As for the political implications, Donald Trump has now been in office for 29 full months -- February 2017 through June 2019 -- and in that time, the economy has created 5.61 million jobs. In the 29 months preceding Trump's presidency -- September 2014 to January 2017 -- the economy created 6.42 million jobs.

Last month, I heard from a couple of readers who asked what would happen if we looked at the same numbers, but assigned the job totals from January 2017 to Trump, even though Obama was president for most of the month. On balance, I think that paints a misleading picture, but it doesn't change the underlying dynamic: if we applied jobs from January 2017 to Trump and compared the last 30 months to the previous 30 months, job totals still slowed from 6.59 million to 5.87 million.
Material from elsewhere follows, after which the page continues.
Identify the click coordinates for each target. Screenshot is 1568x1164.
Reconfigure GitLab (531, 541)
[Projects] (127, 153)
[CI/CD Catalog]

The White House, meanwhile, believes we should start the clock for Trump at November 2016 -- the month of his election -- and apply the jobs created during the final months of the Obama era to the current Republican president. But that still doesn't help: if we compare the last 32 months to the previous 32 months, job totals slowed from 7.32 million to 6.25 million.

The Republican continues to tell the world that he's overseeing the strongest domestic job growth in American history, which is plainly false. What's more, the White House has not yet offered an explanation for why job growth has slowed since Trump took office.

Above you'll find the chart I run every month, showing monthly changes in total jobs since the start of the Great Recession. The image makes a distinction: red columns point to monthly changes under the Bush and Trump administrations, while blue columns point to monthly job changes under the Obama administration.